7月15日付けTaipei Times紙で、Joseph S. Nye Jr.米ハーバード大学教授は、中国は、北朝鮮の核保有に反対しつつも、北朝鮮の崩壊を恐れて十分な圧力を加えて来なかったが、若い金正恩の暴走に懸念を持っており、北朝鮮と距離を置きつつあるので、米韓両国は、半島有事の対応につき中国との対話を始めるべきである、と述べています。
すなわち、この20年間、中国は一貫して北朝鮮の核保有に反対するとしつつも、北朝鮮に対する中国の影響力は限られているとしてきた。中国は、核の問題よりも、北朝鮮の体制崩壊を防ぐことを優先してきた。難民流入の恐れだけでなく、韓国軍や米軍が北朝鮮に侵入する恐れがあるからである。
中国が金王朝の存続を重視したため、北朝鮮は中国に対し驚くほど強い影響力を持てた。
中国は、北朝鮮に対し、市場経済の導入を働きかけたが、金正日が経済自由化は政治的自由の要求に繋がると恐れていた為、中国の影響力は限られていた。
全面的軍事衝突となれば、米韓両国軍が勝つが、北朝鮮は、非武装地帯の15000門の火砲で韓国経済に相当の損害を与えることは可能である。
北朝鮮は、2010年の韓国海軍艦船の撃沈や島嶼砲撃に見られるように、大胆なリスクを取る能力を、長い間、誇示してきた。今春に入っても、核実験、ミサイル実験を行い、強硬な言辞を欲しい儘にしている。
しかし、今や、中国も忍耐力を失い始めているように見える。

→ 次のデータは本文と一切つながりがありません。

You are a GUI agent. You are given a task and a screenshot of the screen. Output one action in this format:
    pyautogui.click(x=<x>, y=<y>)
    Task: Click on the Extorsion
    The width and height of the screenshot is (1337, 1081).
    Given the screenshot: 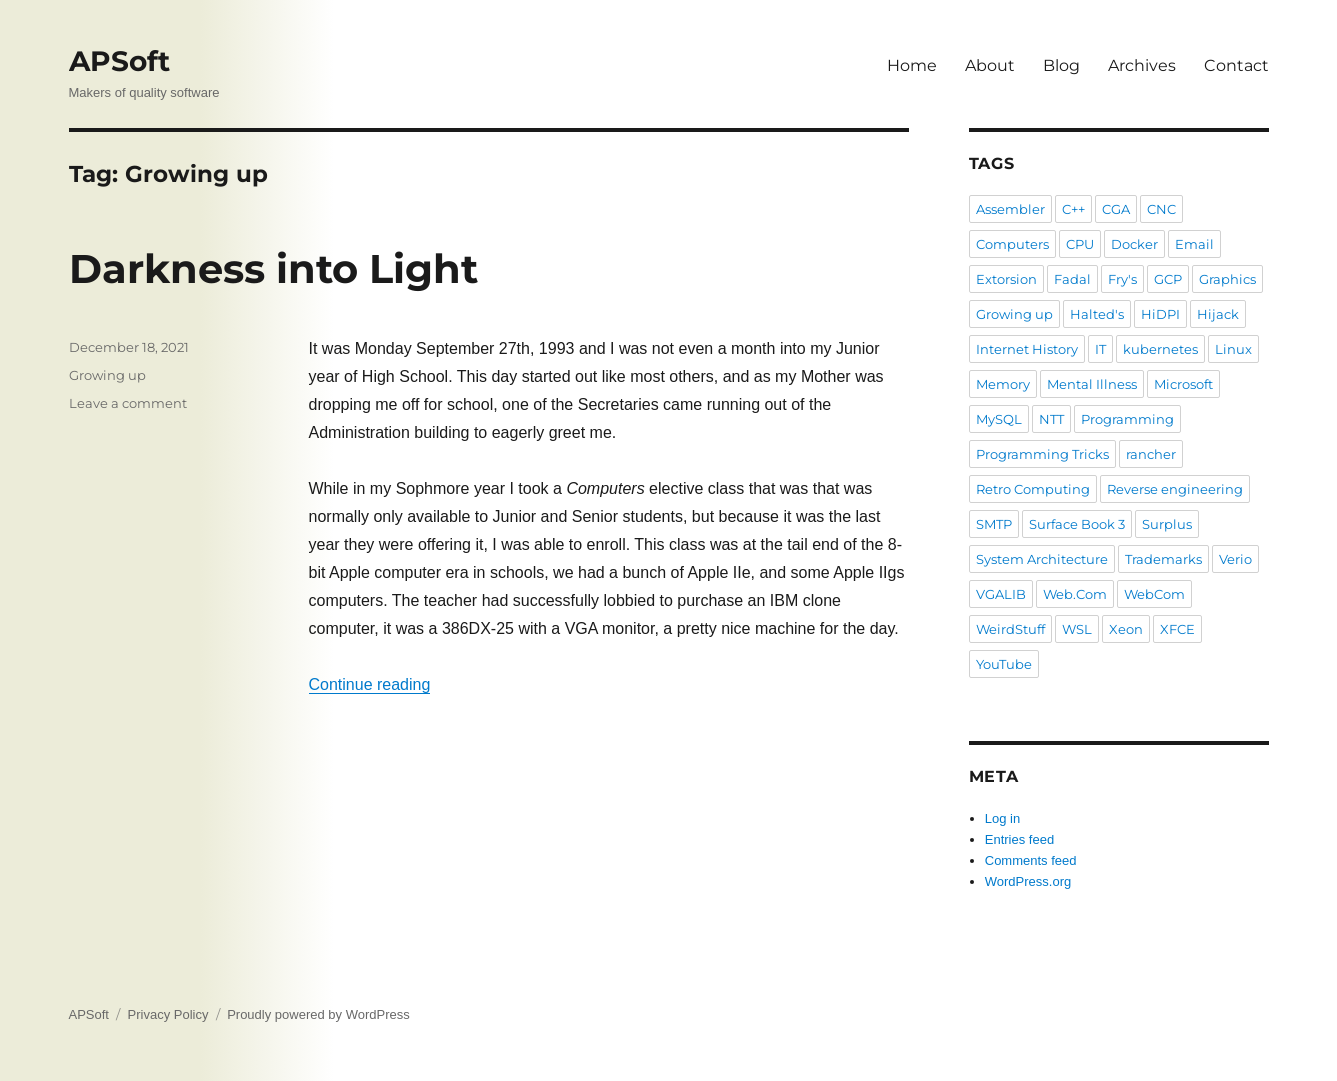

中国は経験の無い金正恩を父親の金正日ほどには信頼しておらず、また、中国の指導部は、北朝鮮が中国にとってリスクになっていることを理解し始めている。
北朝鮮が核実験を続ければ、日韓両国で核武装論が高まることは必至であり、また、北朝鮮が2010年のような挑発行為を韓国に対し再び行えば、韓国が強力に反撃し、中国も巻き込まれるからである。
中国の変化の兆候は興味深い。習近平は、オバマとの首脳会談で北朝鮮問題について「率直な」対話を行った後に、同盟国の北朝鮮との会談を行わずに、韓国の朴大統領と首脳会談を行い、その後に訪中した北朝鮮の高官は、二人とも、北朝鮮の行動につき叱責を受けた。